The origin of Veneti isn’t certain, but it may derive from a Proto-Indo-European *wen-, meaning “love, desire,” also the ancient source of such words as Venus, venerate, win, and wish.
Now, the native people de Ojeda and Vespucci encountered—and that the Spanish never fully conquered, though certainly exploited—are known as the Wayuu. The Wayuu speak a language in the Arawakan language family.
It’s quite possible that Venezuela was actually named after a native Arawakan name for what they called themselves or their home. For origin stories, like Vespucci’s christening of Venezuela, are often too good to be true.
Overwater stilt houses, notable not only in South America but all around the world, are known in Spanish as palafitos. Palafito itself comes from the Italian palafitta, literally meaning “fixed stakes”—as in stakes fixed into water to hold up shelters and other structures.
Italian isn’t done yet in our story here, though.
The origin of America
The name America is traditionally held to come from Amerigo Vespucci, that same voyager credited with Venezuela.
Vespucci believed he discovered the so-called New World—and may have been the first to use that phrase, in 1504, in the form of the Italian novo mondo. Around this time, accounts of his voyages spread in Europe, including into the hands of two German cartographers, Martin Waldseemüller and Matthias Ringmann.

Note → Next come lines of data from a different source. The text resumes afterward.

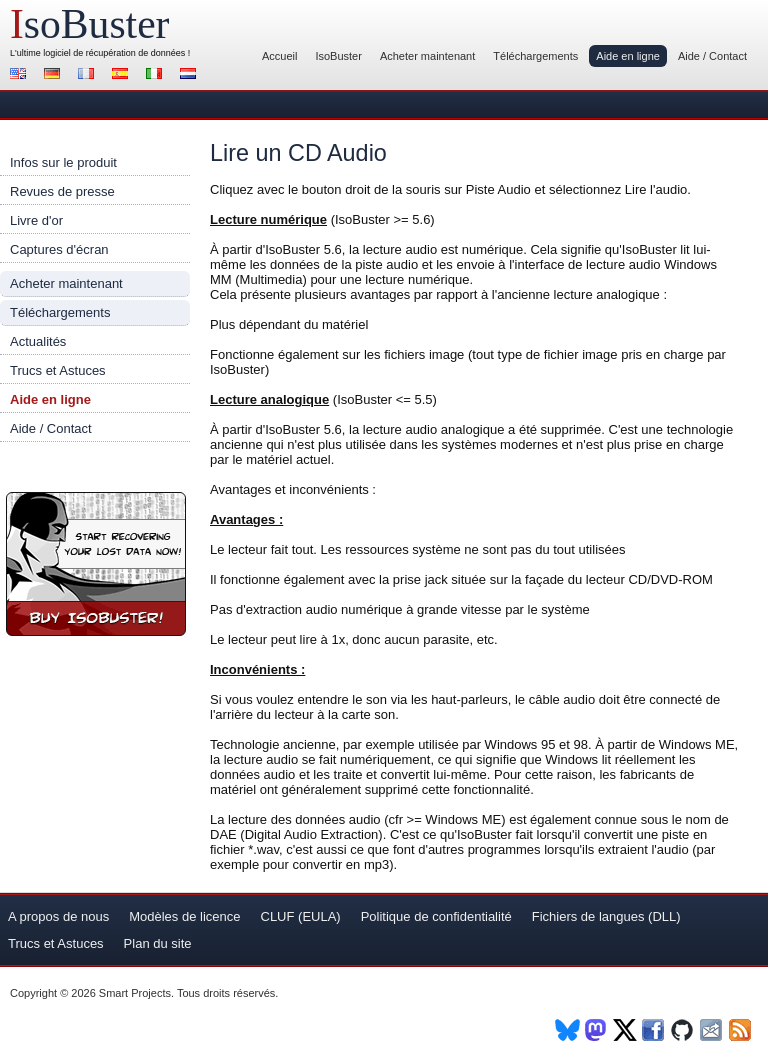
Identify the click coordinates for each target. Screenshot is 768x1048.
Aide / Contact (712, 56)
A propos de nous (58, 916)
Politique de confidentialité (436, 916)
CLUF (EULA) (301, 916)
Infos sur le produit (63, 162)
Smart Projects (135, 993)
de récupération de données (129, 53)
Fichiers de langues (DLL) (606, 916)
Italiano (157, 75)
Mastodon (596, 1030)
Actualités (38, 341)
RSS (741, 1030)
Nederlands (191, 75)
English (21, 75)
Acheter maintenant (427, 56)
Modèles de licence (184, 916)
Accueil (279, 56)
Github (683, 1030)
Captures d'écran (59, 249)
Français (89, 75)
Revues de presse (62, 191)
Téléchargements (535, 56)
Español (123, 75)
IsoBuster (338, 56)
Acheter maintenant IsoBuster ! (96, 564)
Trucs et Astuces (58, 370)
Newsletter (712, 1030)
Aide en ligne (628, 56)
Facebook (654, 1030)
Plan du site (158, 943)
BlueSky (567, 1030)
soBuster (89, 24)
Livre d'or (36, 220)
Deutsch (55, 75)
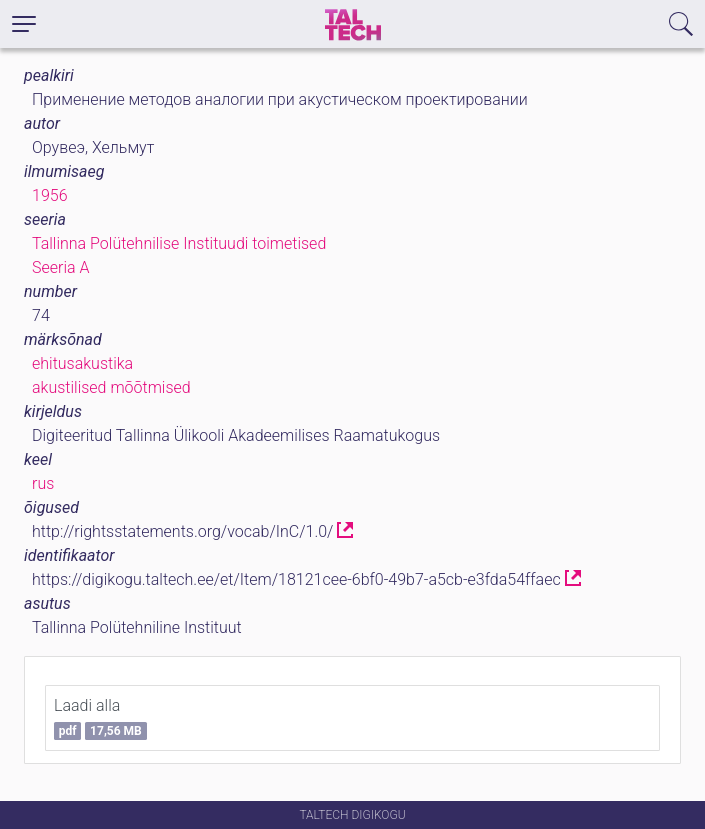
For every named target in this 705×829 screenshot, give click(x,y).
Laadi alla (100, 718)
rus (43, 483)
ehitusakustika (82, 363)
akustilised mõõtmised (111, 387)
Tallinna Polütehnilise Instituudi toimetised (179, 243)
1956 (50, 195)
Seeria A (60, 267)
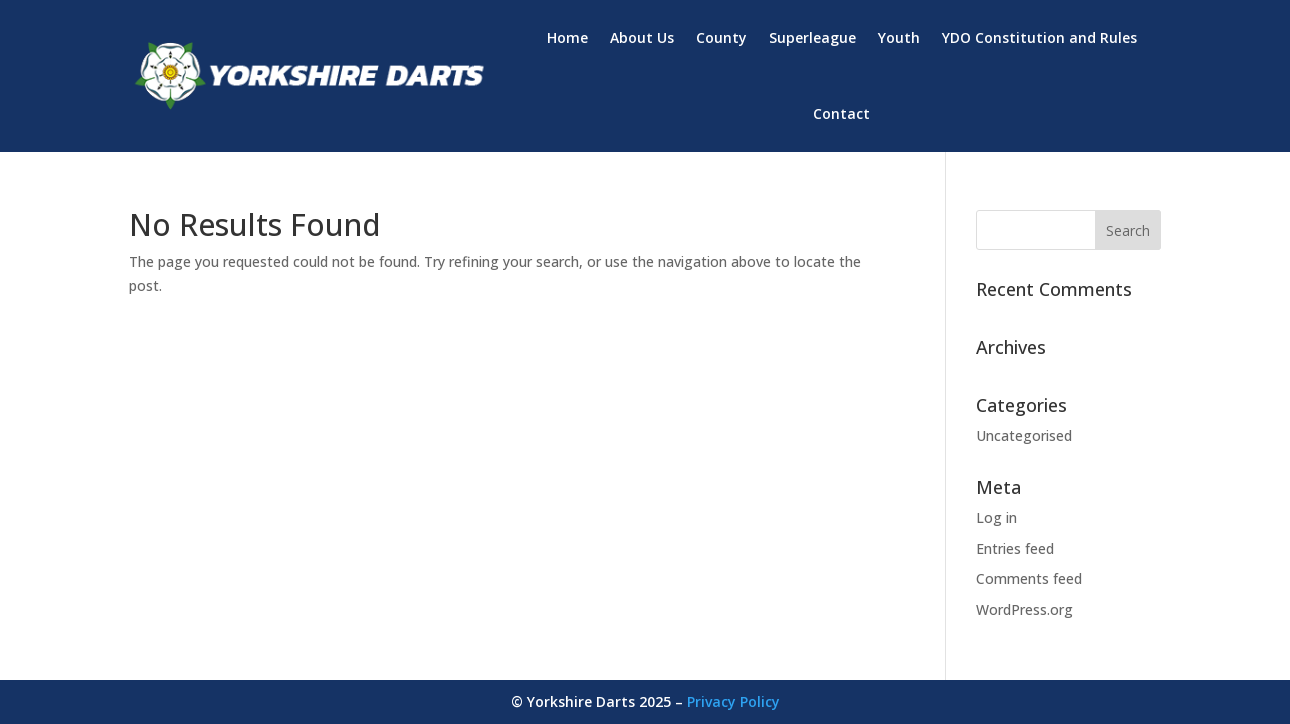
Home (567, 37)
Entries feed (1015, 548)
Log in (996, 517)
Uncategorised (1024, 435)
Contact (841, 113)
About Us (642, 37)
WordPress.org (1024, 609)
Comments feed (1029, 578)
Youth (899, 37)
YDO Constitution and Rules (1039, 37)
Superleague (812, 37)
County (721, 37)
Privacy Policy (733, 701)
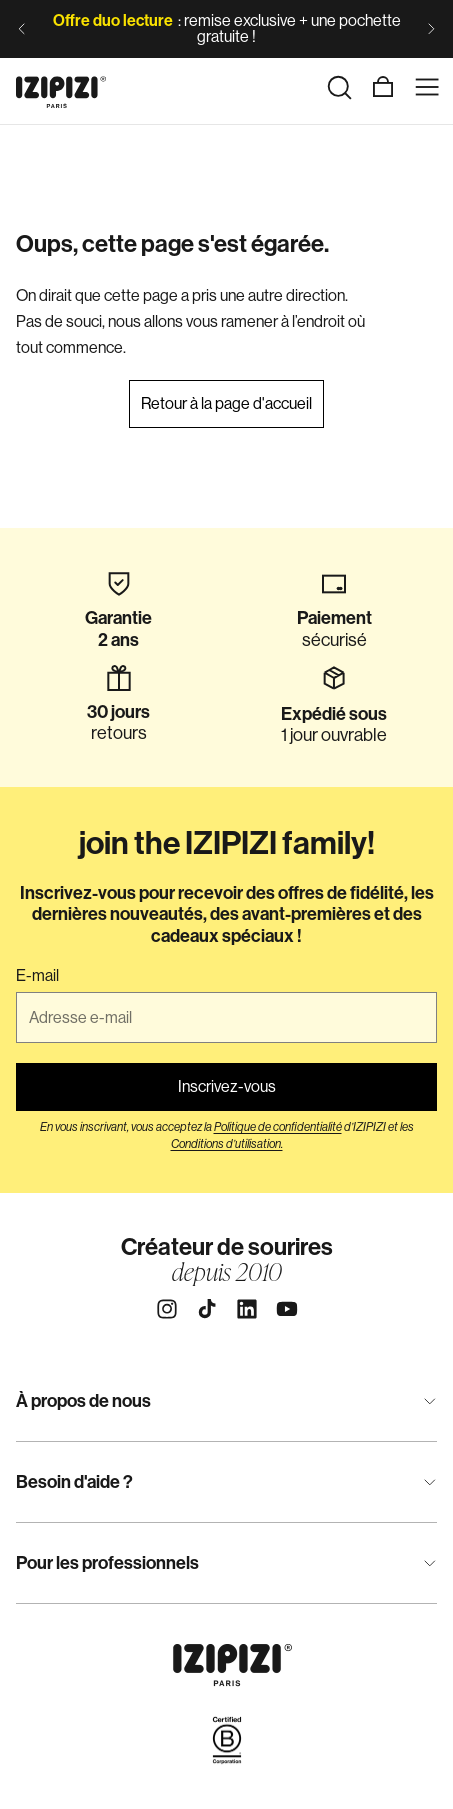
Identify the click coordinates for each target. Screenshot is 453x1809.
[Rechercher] (339, 87)
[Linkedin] (247, 1309)
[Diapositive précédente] (22, 29)
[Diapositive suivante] (431, 29)
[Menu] (427, 87)
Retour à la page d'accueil (226, 403)
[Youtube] (287, 1309)
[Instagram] (167, 1309)
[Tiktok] (207, 1309)
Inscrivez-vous (227, 1086)
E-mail (37, 976)
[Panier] (383, 87)
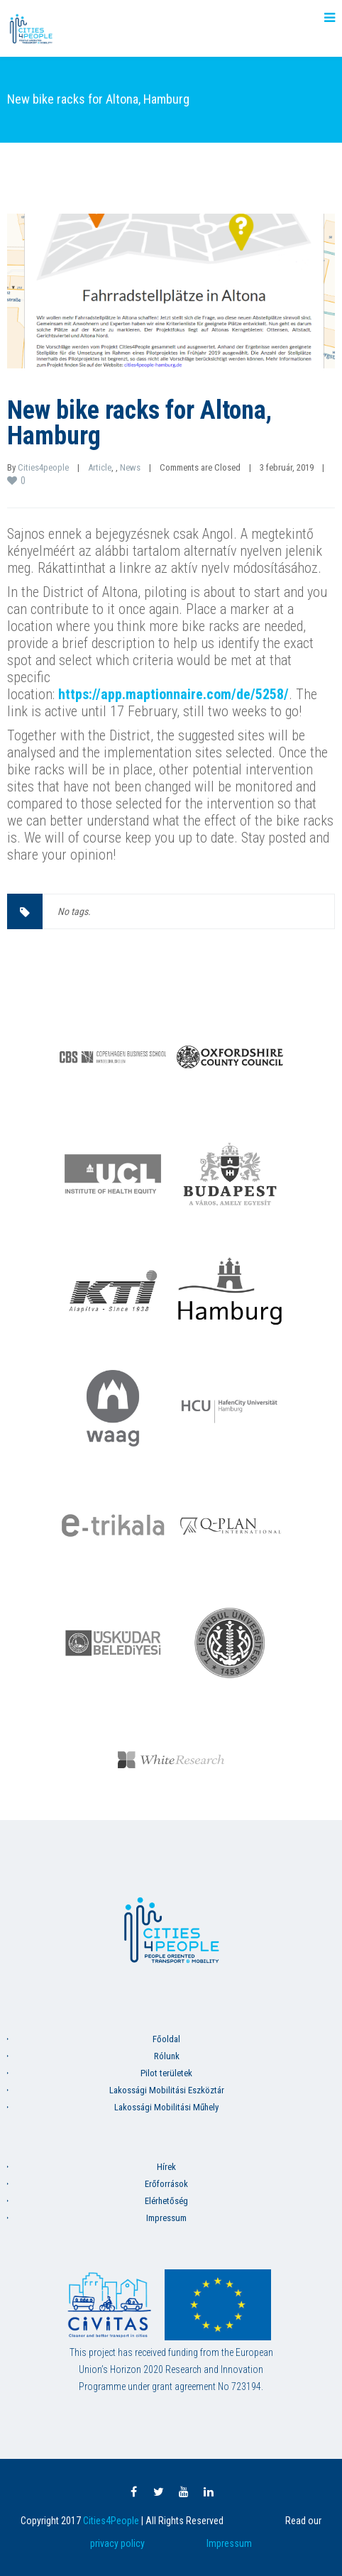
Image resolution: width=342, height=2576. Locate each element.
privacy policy (117, 2543)
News (130, 467)
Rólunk (167, 2056)
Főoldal (166, 2039)
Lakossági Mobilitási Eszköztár (166, 2090)
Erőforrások (166, 2183)
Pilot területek (166, 2073)
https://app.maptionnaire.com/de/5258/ (173, 694)
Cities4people (43, 467)
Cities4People (111, 2520)
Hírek (166, 2166)
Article (99, 467)
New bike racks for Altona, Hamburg (139, 423)
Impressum (166, 2218)
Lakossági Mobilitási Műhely (166, 2107)
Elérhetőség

In 1507, Waldseemüller published a map illustrating South America as its own continent—and designating it America. In an introduction to the map, his partner, Ringmann, acknowledges the name honors the explorations of Amerigo.

Waldseemüller and Ringmann wrote in Latin, as was the custom of the day, and America is a Latinized version of Amerigo. It’s also feminized—as was another custom, referring to countries as women, of the day.
By the 1530s, America had become established as a name for both northern and southern American land masses. The Flemish cartographer, Gerardus Mercator, namesake of the Mercator projection we still use today, labelled both continents Americae (“the Americas”) in his first map of the world in 1538.

As for the name Amerigo? Here, we depart from the Italian for the Germanic. Amerigo may have descended from a variant of the Germanic name Amalric, “brave ruler.” Emery is indeed so descended.
Amerigo may also have emerged as a form of the long popular name Henry, composed of the Germanic elements heim (“home”) and rihhi (“ruler, king”).
As for who’s the ‘home ruler’ of Venezuela now, well, that appears to be America. Happy 2026.